Configure a Kubernetes Secret for SUP

You will need to create a Kubernetes Secret that contains the configuration for your directory service, then add the Secret to the slurm chart's values.yaml file, as detailed below.

Create a Kubernetes Secret

Create a Kubernetes Secret that contains the configuration for your directory service.

Warning

CoreWeave strongly discourages including sensitive information, such as plaintext user credentials, directly in your values.yaml configuration. Instead, use a Kubernetes Secret for added security and manageability. CoreWeave provides encryption at rest for etcd data, which includes Secrets.

This secret can be a SCIM token or an LDAP service account password. Be sure to follow the appropriate naming conventions detailed below when creating your Secret.

Naming conventions for SCIM Secrets

For a SCIM Secret, the suggested Secret name is <release-name>-nsscache-scim-secret.

Inside the Secret, the key under data must be named nsscache-scim-auth-token, as shown in the example below.

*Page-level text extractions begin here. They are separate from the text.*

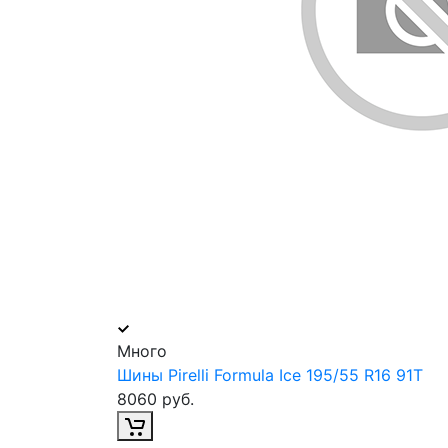
Много
Шины Pirelli Formula Ice 195/55 R16 91T
8060 руб.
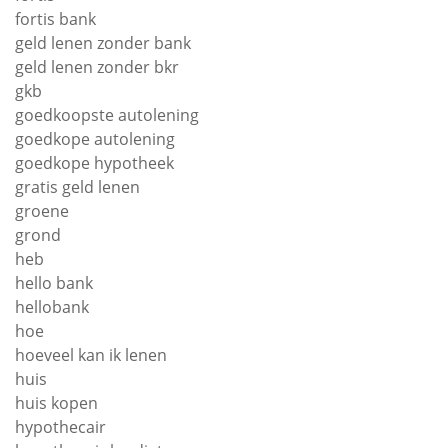
fortis bank
geld lenen zonder bank
geld lenen zonder bkr
gkb
goedkoopste autolening
goedkope autolening
goedkope hypotheek
gratis geld lenen
groene
grond
heb
hello bank
hellobank
hoe
hoeveel kan ik lenen
huis
huis kopen
hypothecair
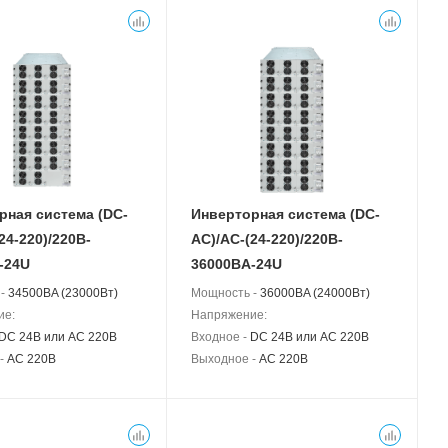
рная система (DC-
Инверторная система (DC-
24-220)/220B-
АС)/AC-(24-220)/220B-
-24U
36000BA-24U
 -
34500BA (23000Вт)
Мощность -
36000BA (24000Вт)
ие:
Напряжение:
DC 24В или AC 220В
Входное -
DC 24В или AC 220В
 -
AC 220В
Выходное -
AC 220В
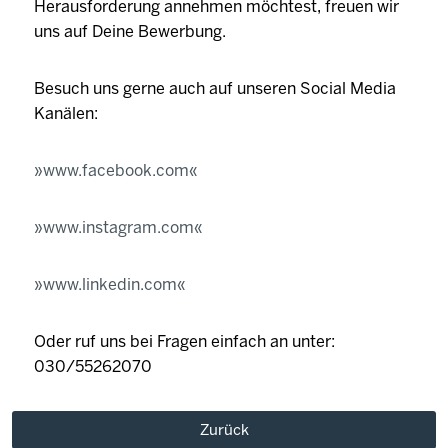
Herausforderung annehmen möchtest, freuen wir
uns auf Deine Bewerbung.
Besuch uns gerne auch auf unseren Social Media
Kanälen:
www.facebook.com
www.instagram.com
www.linkedin.com
Oder ruf uns bei Fragen einfach an unter:
030/55262070
Zurück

This contains the base64-encoded SCIM token.

Example
apiVersion: v1
kind: Secret
metadata:
name: scim-auth-token
data:
nsscache-scim-auth-token: <base64-encoded-scim-token>

Naming conventions for LDAP Secrets

For an LDAP Secret, the suggested Secret name is <release-name>-nsscache-ldap-secret.

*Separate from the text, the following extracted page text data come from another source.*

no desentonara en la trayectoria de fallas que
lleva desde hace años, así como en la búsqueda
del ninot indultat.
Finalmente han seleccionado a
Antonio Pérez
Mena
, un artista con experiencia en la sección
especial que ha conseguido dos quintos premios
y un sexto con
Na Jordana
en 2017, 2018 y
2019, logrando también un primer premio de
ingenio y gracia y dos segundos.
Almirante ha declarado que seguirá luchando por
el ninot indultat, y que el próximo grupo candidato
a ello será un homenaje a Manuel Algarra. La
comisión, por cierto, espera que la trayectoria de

Inside the Secret, the key under data must be named nsscache-ldap-password. This contains the base64-encoded password for the LDAP service.

Update the slurm chart with your Kubernetes Secret

After creating the Secret, you will need to update the slurm chart's values.yaml file.

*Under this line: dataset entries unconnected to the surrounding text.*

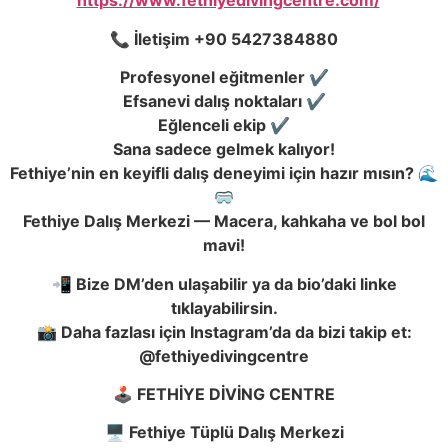
https://www.fethiyedivingcentre.com/
📞 İletişim +90 5427384880
Profesyonel eğitmenler ✔️
Efsanevi dalış noktaları ✔️
Eğlenceli ekip ✔️
Sana sadece gelmek kalıyor!
Fethiye’nin en keyifli dalış deneyimi için hazır mısın? 🌊
🥽
Fethiye Dalış Merkezi — Macera, kahkaha ve bol bol
mavi!
📲 Bize DM’den ulaşabilir ya da bio’daki linke
tıklayabilirsin.
📸 Daha fazlası için Instagram’da da bizi takip et:
@fethiyedivingcentre
🕹️ FETHİYE DİVİNG CENTRE
🖥️ Fethiye Tüplü Dalış Merkezi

Edit the nsscache.existingSecret parameter with the name of your Secret, as shown in the examples below.

Provision cluster access to groups of users

SUP provisions cluster access to groups of users, rather than individual users. You must create the groups in CoreWeave IAM or your upstream IdP before configuring nsscache. The names of your created user groups must exactly match the group names specified in the nsscache configuration.

Example SCIM values
sssdContainer:
enabled: false
# You may remove the `directoryService` key when using nsscache
directoryService:
nsscache:
enabled: true
existingSecret: scim-auth-token
sudoGroups:
- slurm-admins
nsscacheConfig:
default:
source: scim
scim_base_url: https://api.coreweave.com/scim/<org>
scim_users_parameters: filter=active eq "true"&groups=slurm-users,slurm-admins
scim_groups_parameters: excludeInactiveUsers=true&includeVirtualUserGroups=slurm-users,slurm-admins

The suggested nsscache configuration for SCIM is set by default in the values.yaml file. For a full list of configuration options, see the SCIM parameter reference.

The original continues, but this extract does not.